Novelist Philip Roth at reading table.
(photo by James Nachtwey)
In his September 7, 2012, “Open Letter to Wikipedia,” acclaimed author Philip Roth made an appeal to the editors of Wikipedia. Posted in his blog for TheNew Yorker, he asked them to correct a statement he identified as misleading in the site’s article on his novel, The Human Stain. Roth––whose literary honors include a Pulitzer Prize, American Book Award, and Man Booker International Prize––stated the following:
“The entry contains a serious misstatement that I would like to ask to have removed. This item entered Wikipedia not from the world of truthfulness but from the babble of literary gossip—there is no truth in it at all.”

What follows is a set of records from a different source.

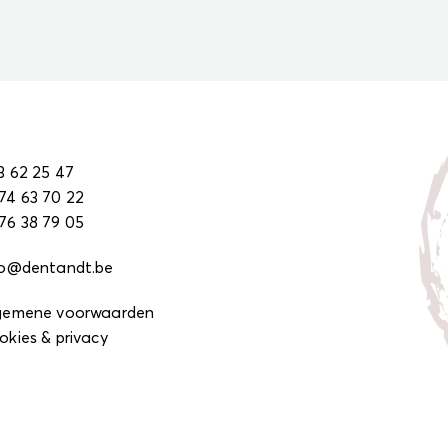
3 62 25 47
74 63 70 22
76 38 79 05
fo@dentandt.be
gemene voorwaarden
okies & privacy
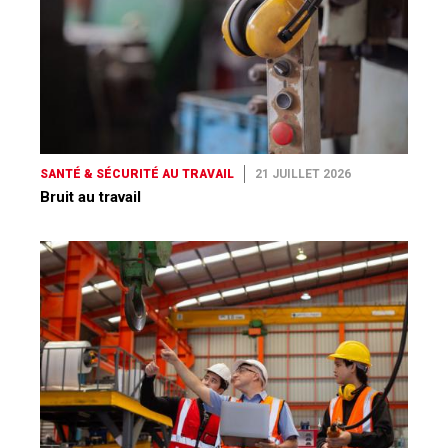
SANTÉ & SÉCURITÉ AU TRAVAIL
21 JUILLET 2026
Bruit au travail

He noted further that he had attempted through an official interlocutor to address the issue but was informed that site administrators required “secondary sources” to verify the proposed corrections. “Thus was created the occasion for this open letter.” Roth’s predicament created a pain-inducing illustration of a very modern techno-ethical issue: who should exercise the greater authority over individual public profiles on sites frequently referenced for factual information regarding an established literary figure?
Roth’s primary concern was accuracy in regard to a novel he had written. The editors at Wikipedia seemed mostly concerned with objectivity and authenticity in regard to the same. This is likely NOT a case of guerrilla decontextualization as some might surmise but more a matter of one website’s policy in conflict with one celebrated author’s informed preference.